Bruising and scarring. Bruising resolves over 10-14 days. Scarring takes up to 12 months to fully model.
Wound Infection. Occasionally any of the 4 small wounds can get infected but most often it affects the belly button wound. Discolouration of this wound is common and not an infection. If the wound becomes swollen, bright red and hot then a short course of antibiotics is required. Call to see me if this happens.
DVT/PE or clots in the legs are uncommon but everyone has a small risk. We use specials boots during surgery and advise you wear TED stockings (fitted before surgery) from when you arrive till when you feel mobile. These are designed to reduce your risk, but we cannot eliminate it entirely.
Shoulder tip pain and chest infections. Shoulder tip pain is common, if you walk around it will go in about 48 hours. Chest infection can happen if pain is untreated and you remain in bed or sat down all day. Get up and move to fully expand your lungs several times a day to reduce this risk to negligible.
Bleeding during surgery is rare and can be managed during surgery. It is very rare to need a blood transfusion
Hernias occurring in wounds are very uncommon but can occur.
Smoking and/or being overweight significantly increases this risk.
Bile duct injury is a very rare but serious complication of gallbladder surgery. You don't need a gallbladder, but you do need a common bile duct. Damaging this can occur for a variety of reasons and the more diseased your gallbladder, the slightly higher the risk. The incidence is about 1 in 500 cases. If it happens it needs fixing and this nearly always involves a bigger operation and a longer recovery. Mr Kirkby-Bott has expertise in how to remove the worst gallbladders using a keyhole technique and minimising the risk of serious complications such as bile duct injury.

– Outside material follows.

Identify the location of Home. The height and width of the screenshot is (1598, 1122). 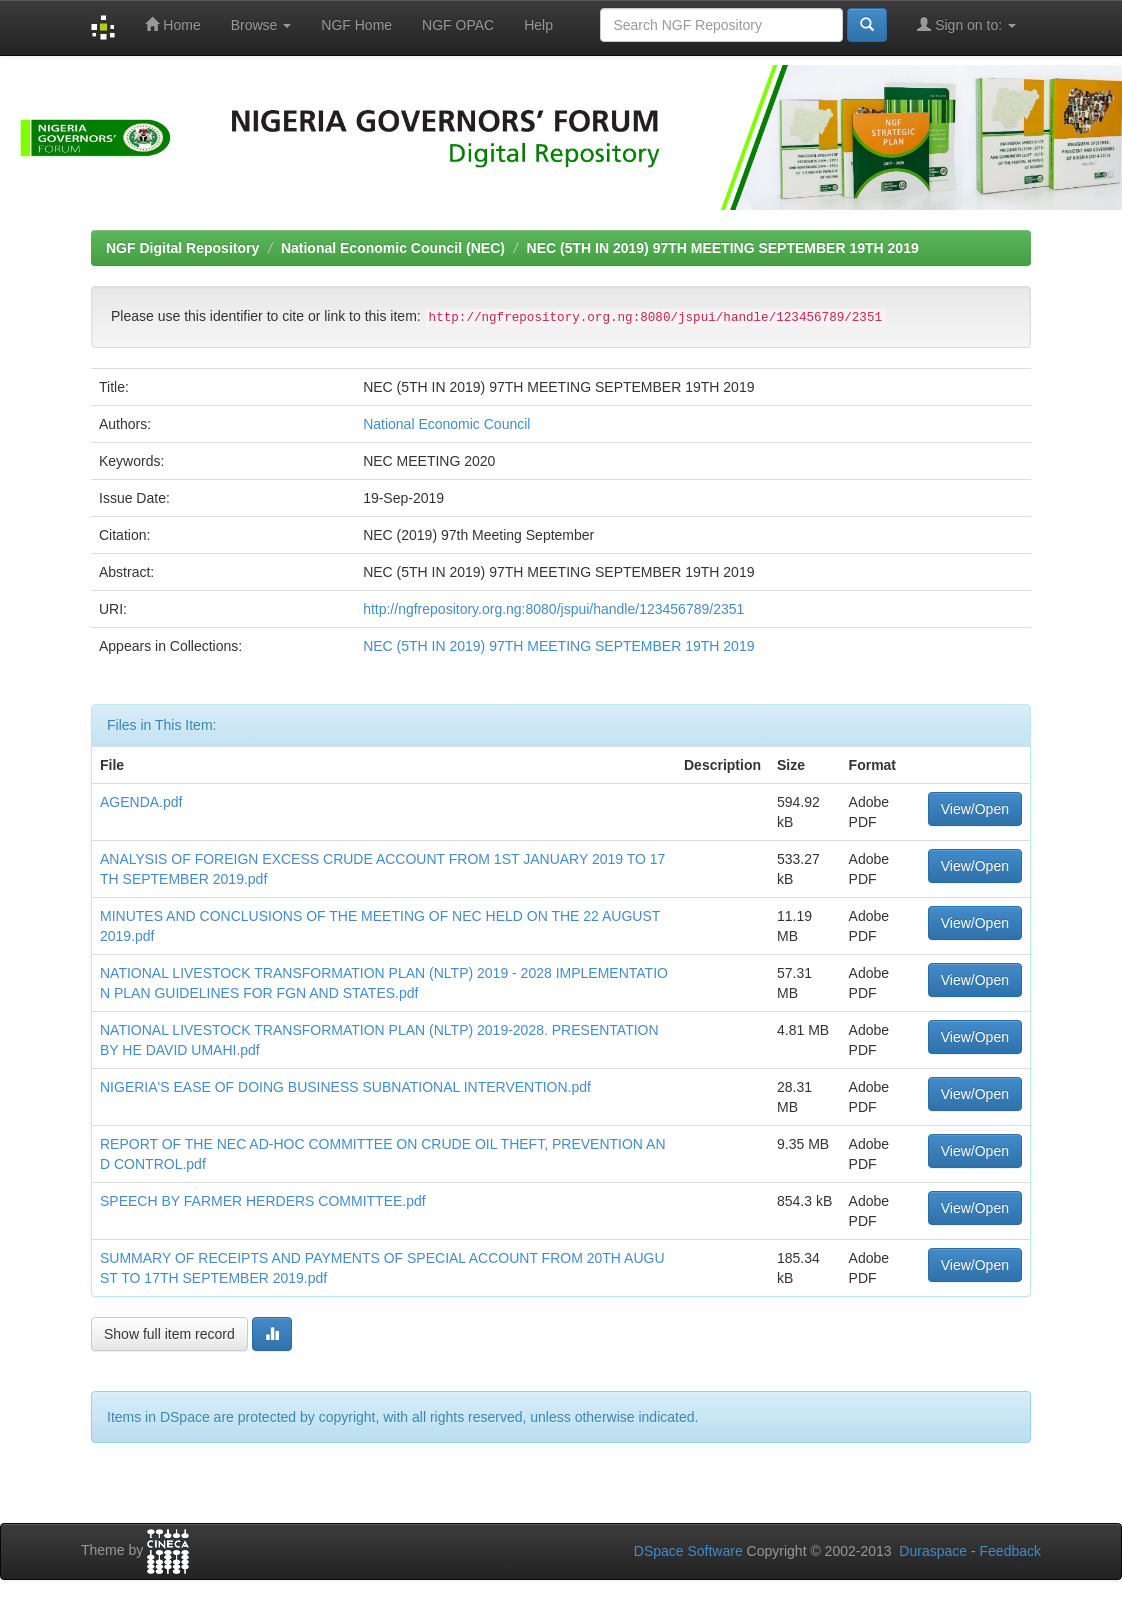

Bile leaks are uncommon but not rare. They can slow down your recovery, may require a drain to be left for a few days if it is felt to be a risk of happening. Rarely a return to theatre or a camera test (ERCP) are needed to control them.
Retained stones can be left in the main bile duct despite using the diagnostic pathway. It happens in about 5% and usually leads to a further attack of gallstone pain as it passes and then doesn't recur. If this is a problem or is noticed during your surgery as a risk we will let you know and discuss an appropriate plan.